Answer:
B. By gaining media attention, nonviolent protests helped sway
public opinion, but they could not change laws without the help of
other methods.
Step-by-step explanation:
King and his followers were convinced that nonviolence was the only morally justified and practically feasible way available to black Americans in their struggle for justice. However, the non-violent tactics of the Albany police chief Lori Pritchett opposed the tactics of mass arrests. Demonstrators were arrested on any pretext and thrown into jail. King himself was arrested three times during the Albany campaign for unauthorized demonstrations. The police did not use dogs, clubs and fire hoses here to restore order. The policemen showed their cruelty in places inaccessible to journalistic cameras - in barracks and barns, turned into temporary prisons. The national American and international press has repeatedly expressed sympathy for the protesting black citizens of Albany, but the federal government has not been able to get real support. The movement was defeated. From the Albany failure, King learned a valuable lesson: in order for a strike to reach its goal, one cannot scatter forces it is needed to focus on one aspect of the problem. Thus, the defeat in this campaign was influenced by the following main reasons: the lack of unity among the leaders of the Negro community (many of them saw “strangers” in King and his comrades-in-arms and were afraid of the revenge of the white racists after the leaders of the movement leave the city), the absence of clearly developed strategy and ignorance of local specifics. King's critics declared nonviolence a dead doctrine, forgetting a number of significant achievements in Albany: almost all black residents of the city took part in the movement; parks, libraries and bus lines were closed even for whites the attention of the whole world was riveted to the Albany confrontation; a new form of protest for the civil rights movement was introduced here - a massive street demonstration.

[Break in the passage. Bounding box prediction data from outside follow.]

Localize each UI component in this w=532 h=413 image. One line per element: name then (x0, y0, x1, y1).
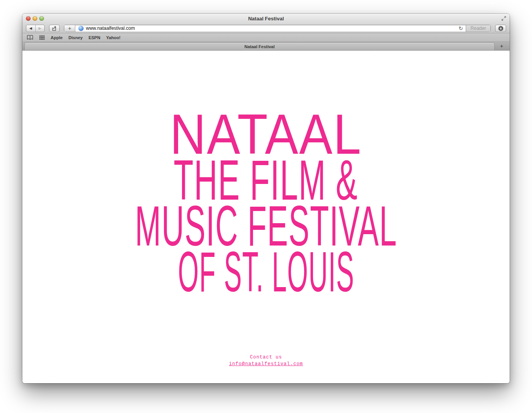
bookmark-item-yahoo[interactable]: Yahoo! (106, 35, 121, 40)
new-tab-button[interactable]: + (497, 42, 506, 50)
tab-title: Nataal Festival (244, 44, 275, 49)
bookmarks-book-icon[interactable] (27, 35, 33, 40)
back-button[interactable]: ◀ (26, 25, 35, 32)
minimize-button[interactable] (33, 16, 37, 21)
window-title: Nataal Festival (248, 16, 284, 22)
bookmarks-bar: Apple Disney ESPN Yahoo! (22, 33, 510, 42)
share-icon (51, 25, 57, 31)
safari-window: Nataal Festival ◀ ▶ + www.n (22, 14, 510, 383)
reload-icon[interactable]: ↻ (459, 26, 463, 31)
toolbar: ◀ ▶ + www.nataalfestival.com ↻ Reader (22, 24, 510, 33)
title-bar[interactable]: Nataal Festival (22, 14, 510, 24)
web-page-content: NATAAL THE FILM & MUSIC FESTIVAL OF ST. … (22, 51, 510, 383)
bookmark-item-disney[interactable]: Disney (69, 35, 83, 40)
nav-buttons: ◀ ▶ (26, 25, 45, 32)
wordmark-line-4: OF ST. LOUIS (178, 243, 354, 300)
nataal-wordmark: NATAAL THE FILM & MUSIC FESTIVAL OF ST. … (22, 51, 510, 289)
tab-nataal-festival[interactable]: Nataal Festival (24, 42, 495, 50)
globe-favicon-icon (78, 26, 84, 31)
url-input[interactable]: www.nataalfestival.com (86, 25, 456, 31)
traffic-lights (26, 16, 44, 21)
share-button[interactable] (49, 25, 60, 32)
address-bar[interactable]: + www.nataalfestival.com ↻ Reader (64, 25, 491, 32)
contact-section: Contact us info@nataalfestival.com (22, 354, 510, 368)
top-sites-grid-icon[interactable] (39, 35, 45, 40)
close-button[interactable] (26, 16, 31, 21)
tab-bar: Nataal Festival + (22, 42, 510, 51)
reader-button[interactable]: Reader (466, 25, 490, 32)
fullscreen-icon[interactable] (501, 16, 506, 21)
bookmark-item-apple[interactable]: Apple (51, 35, 63, 40)
download-icon (498, 25, 504, 31)
zoom-button[interactable] (39, 16, 44, 21)
bookmark-item-espn[interactable]: ESPN (89, 35, 100, 40)
downloads-button[interactable] (495, 25, 506, 32)
forward-button[interactable]: ▶ (35, 25, 45, 32)
contact-email-link[interactable]: info@nataalfestival.com (229, 361, 303, 367)
add-bookmark-button[interactable]: + (64, 25, 75, 32)
contact-label: Contact us (22, 354, 510, 361)
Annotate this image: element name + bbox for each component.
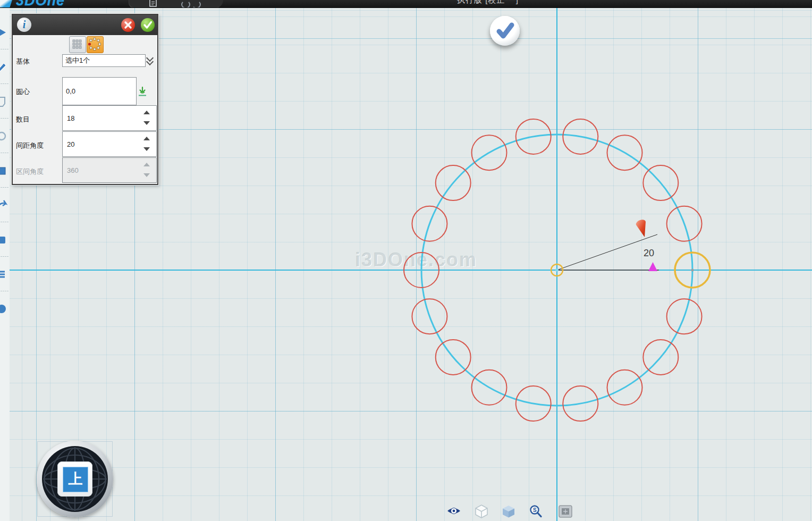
blue-check-icon: [490, 16, 520, 46]
check-icon: [141, 18, 155, 32]
base-label: 基体: [16, 57, 30, 66]
sidebar-tool-icon[interactable]: [0, 268, 10, 281]
apply-confirm-button[interactable]: [490, 16, 520, 46]
sidebar-tool-icon[interactable]: [0, 27, 10, 39]
step-angle-decrement-button[interactable]: [141, 145, 152, 154]
shaded-cube-icon[interactable]: [501, 504, 516, 519]
range-angle-input: [63, 158, 142, 182]
left-tool-sidebar: [0, 7, 10, 521]
sidebar-separator: [1, 222, 9, 222]
angle-dimension-label: 20: [644, 248, 654, 259]
sidebar-tool-icon[interactable]: [0, 199, 10, 212]
close-icon: [121, 18, 135, 32]
count-input[interactable]: [63, 106, 142, 130]
dialog-titlebar[interactable]: i: [13, 15, 157, 35]
sidebar-separator: [1, 256, 9, 257]
step-angle-input[interactable]: [63, 132, 142, 156]
count-spinbox: [62, 105, 157, 131]
confirm-button[interactable]: [141, 18, 155, 32]
sidebar-tool-icon[interactable]: [0, 96, 10, 108]
center-point-input[interactable]: [62, 77, 137, 105]
count-increment-button[interactable]: [141, 108, 152, 117]
count-label: 数目: [16, 115, 30, 124]
angle-drag-cone[interactable]: [636, 220, 646, 237]
angle-lead-line: [557, 234, 657, 270]
sidebar-separator: [1, 291, 9, 291]
view-navigator[interactable]: 上: [37, 441, 113, 517]
quick-access-toolbar: [129, 0, 223, 8]
center-label: 圆心: [16, 87, 30, 97]
top-title-bar: 3DOne 执行版 [校正***]: [0, 0, 812, 8]
app-logo-mark: [0, 0, 13, 8]
step-angle-label: 间距角度: [16, 141, 44, 150]
svg-text:S: S: [533, 507, 537, 513]
redo-icon[interactable]: [192, 1, 201, 8]
view-navigator-sphere[interactable]: 上: [42, 446, 108, 512]
sidebar-separator: [1, 187, 9, 188]
app-window: { "app": { "logo_text": "3DOne", "window…: [0, 0, 812, 521]
undo-icon[interactable]: [181, 1, 190, 8]
count-decrement-button[interactable]: [141, 119, 152, 128]
step-angle-spinbox: [62, 131, 157, 157]
pick-point-icon[interactable]: [137, 85, 148, 98]
app-logo: 3DOne: [16, 0, 65, 8]
document-icon[interactable]: [148, 0, 158, 7]
viewcube-face[interactable]: 上: [57, 461, 92, 497]
sidebar-tool-icon[interactable]: [0, 234, 10, 247]
linear-pattern-button[interactable]: [69, 36, 86, 53]
selected-item-center-dot: [691, 269, 694, 272]
sidebar-tool-icon[interactable]: [0, 130, 10, 143]
circular-pattern-button[interactable]: [87, 36, 104, 53]
sidebar-separator: [1, 83, 9, 84]
base-select[interactable]: 选中1个: [62, 54, 146, 67]
linear-pattern-icon: [70, 37, 84, 52]
sidebar-separator: [1, 118, 9, 119]
dimension-arrow[interactable]: [648, 262, 657, 271]
pattern-center-dot: [555, 268, 559, 272]
range-angle-increment-button: [141, 161, 152, 169]
chevron-double-down-icon[interactable]: [146, 55, 154, 65]
circular-pattern-dialog: i: [12, 14, 158, 185]
range-angle-spinbox: [62, 157, 157, 183]
range-angle-decrement-button: [141, 171, 152, 180]
cancel-button[interactable]: [121, 18, 135, 32]
sidebar-separator: [1, 49, 9, 49]
sidebar-tool-icon[interactable]: [0, 303, 10, 316]
wireframe-cube-icon[interactable]: [474, 504, 489, 519]
circular-pattern-icon: [87, 37, 102, 52]
sidebar-tool-icon[interactable]: [0, 61, 10, 74]
range-angle-label: 区间角度: [16, 167, 44, 177]
zoom-magnifier-icon[interactable]: S: [528, 504, 543, 519]
visibility-eye-icon[interactable]: [446, 504, 461, 519]
viewcube-top-face[interactable]: 上: [63, 467, 88, 492]
sidebar-separator: [1, 153, 9, 153]
viewport-frame-icon[interactable]: [558, 504, 573, 519]
sidebar-tool-icon[interactable]: [0, 165, 10, 178]
window-title: 执行版 [校正***]: [457, 0, 595, 5]
info-icon[interactable]: i: [17, 18, 31, 32]
step-angle-increment-button[interactable]: [141, 135, 152, 143]
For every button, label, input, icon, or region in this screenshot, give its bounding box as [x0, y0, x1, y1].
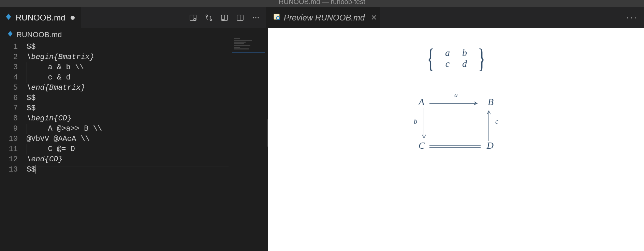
editor-tab-runoob[interactable]: RUNOOB.md	[0, 7, 81, 28]
code-content[interactable]: $$ \begin{Bmatrix} a & b \\ c & d \end{B…	[24, 41, 266, 251]
minimap[interactable]	[232, 38, 265, 53]
preview-tab[interactable]: Preview RUNOOB.md ✕	[268, 7, 380, 28]
rendered-bmatrix: { a b c d }	[424, 47, 488, 69]
editor-tab-actions	[188, 7, 266, 28]
preview-body: { a b c d } A B C D	[268, 28, 644, 251]
rendered-cd-diagram: A B C D a b c	[419, 97, 494, 151]
svg-point-3	[206, 15, 208, 16]
breadcrumb[interactable]: RUNOOB.md	[0, 28, 266, 41]
window-titlebar: RUNOOB.md — runoob-test	[0, 0, 644, 7]
close-icon[interactable]: ✕	[371, 13, 377, 22]
preview-tabbar: Preview RUNOOB.md ✕ ···	[268, 7, 644, 28]
breadcrumb-label: RUNOOB.md	[16, 30, 62, 39]
svg-point-10	[253, 17, 254, 18]
pane-splitter[interactable]	[266, 7, 268, 251]
svg-line-15	[279, 19, 280, 20]
open-preview-side-icon[interactable]	[188, 12, 199, 23]
gutter: 1234567 8910111213	[0, 41, 24, 251]
svg-point-12	[258, 17, 259, 18]
svg-point-7	[222, 19, 224, 20]
more-icon[interactable]	[250, 12, 261, 23]
preview-pane: Preview RUNOOB.md ✕ ··· { a b c d	[268, 7, 644, 251]
editor-tabbar: RUNOOB.md	[0, 7, 266, 28]
preview-icon	[273, 13, 280, 23]
dirty-indicator-icon	[71, 16, 75, 20]
window-title: RUNOOB.md — runoob-test	[279, 0, 365, 6]
preview-tab-label: Preview RUNOOB.md	[284, 13, 365, 23]
svg-point-4	[210, 19, 212, 20]
preview-more-icon[interactable]: ···	[626, 12, 644, 23]
split-editor-icon[interactable]	[219, 12, 230, 23]
svg-point-11	[255, 17, 256, 18]
toggle-layout-icon[interactable]	[235, 12, 246, 23]
code-editor[interactable]: 1234567 8910111213 $$ \begin{Bmatrix} a …	[0, 41, 266, 251]
markdown-icon	[5, 13, 12, 23]
svg-point-2	[194, 18, 196, 20]
editor-pane: RUNOOB.md	[0, 7, 266, 251]
markdown-icon	[7, 30, 14, 39]
git-compare-icon[interactable]	[203, 12, 214, 23]
editor-tab-label: RUNOOB.md	[16, 13, 65, 23]
current-line-highlight	[24, 166, 229, 176]
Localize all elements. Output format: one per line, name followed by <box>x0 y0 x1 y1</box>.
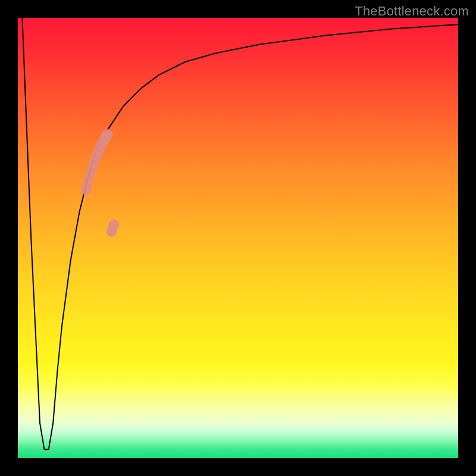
highlight-dot <box>102 129 112 140</box>
curve-layer <box>22 18 458 449</box>
watermark-text: TheBottleneck.com <box>355 4 469 19</box>
plot-area <box>18 18 458 458</box>
highlight-dots-layer <box>81 129 120 237</box>
bottleneck-curve-path <box>22 18 458 449</box>
chart-stage: TheBottleneck.com <box>0 0 476 476</box>
highlight-dot <box>108 220 119 230</box>
curve-svg <box>18 18 458 458</box>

Soon, the doctrine of non-violence was subjected to another test of viability during the confrontation in the largest industrial center of Alabama - Birmingham, known as the city of "the largest segregation in the country." The alleged mass participation of youth and adolescents in the demonstrations caused concern of the central press, which for several centuries was silent about the fact that the segregated social system from its very birth disfigured and destroyed young black Americans. More than 2,500 peaceful demonstrators were arrested. Under pressure from the international community, President Kennedy’s administration finally intervened in the events in Birmingham. The response to Birmingham events was mass demonstrations and performances under the slogan “Freedom Immediately!”, which took place over four months in 196 cities in 35 states. It was already a powerful movement.
The path to the formal abolition of segregation has been opened. A little over a year passed, and in July 1964, after the death of John F. Kennedy, the United States Civil Rights Act was passed. He outlawed any discrimination on racial, ethnic, religious or other grounds.